Tanti luoghi comuni giusto per dare addosso a un certo tipo di automobile, come se la colpa di un incidente fosse da addebitare all’incapacità di un veicolo di osservare il Codice della strada o per il fatto che il serbatoio, al posto del carburante, sia stato riempito di whisky. Sui giornali e nei dibattiti continua a spuntare la parola Suv, preceduta o seguita da «assassino», «killer», «inquinante», «pericoloso», eccetera. Quanta ignoranza e superficialità. Non ci si rende conto, infatti, che Suv (ovvero Sport utility vehicle; Wikipedia spiega che «si tratta generalmente di veicoli dall’aspetto simile a monovolume e station wagon aventi alcune caratteristiche dei fuoristrada, come l’altezza elevata da terra e le quattro ruote motrici) può essere una compatta Fiat Sedici come una ben più grossa Bmw X5, oppure una versatile Kia Sportage o la simpatica Nissan Juke, quindi non necessariamente un costosissimo, ma pur sempre sicuro ed ecologico, gigante come il sempre bistrattato Porsche Cayenne.

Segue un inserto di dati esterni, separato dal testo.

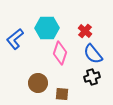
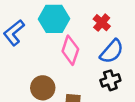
blue semicircle: (93, 54) -> (112, 51), turned -100

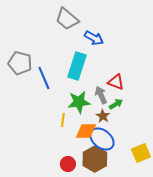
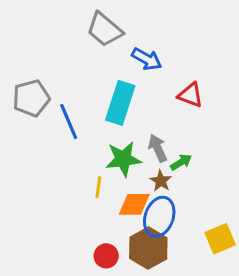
gray pentagon: (20, 63) -> (31, 98), turned -30
red triangle: (116, 82) -> (190, 95), moved
blue ellipse: (102, 139) -> (159, 217), turned 70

Odiare il Suv, sinonimo di ricchezza e sbruffonaggine, va di moda. Come se la mente (o meglio centralina) diabolica di questo veicolo decidesse autonomamente di parcheggiare sulle strisce o sui binari del tram, travolgere una persona (si può morire anche se si viene investiti da una bicicletta su una pista ciclabile) o sfrecciare a tutta velocità dove è vietato. Guardiamoci in faccia: è chi sta al volante che sbaglia e non osserva le regole. Fosse proprio l’automezzo a guidare, sicuramente le cose andrebbero meglio, visti i ritrovati dell’elettronica che provvedono a correggere gli errori del pilota, fino a bloccare il veicolo – sempre se si viaggia a velocità ragionevole – per impedire l’investimento del pedone, rimediando, così, a una pericolosa distrazione.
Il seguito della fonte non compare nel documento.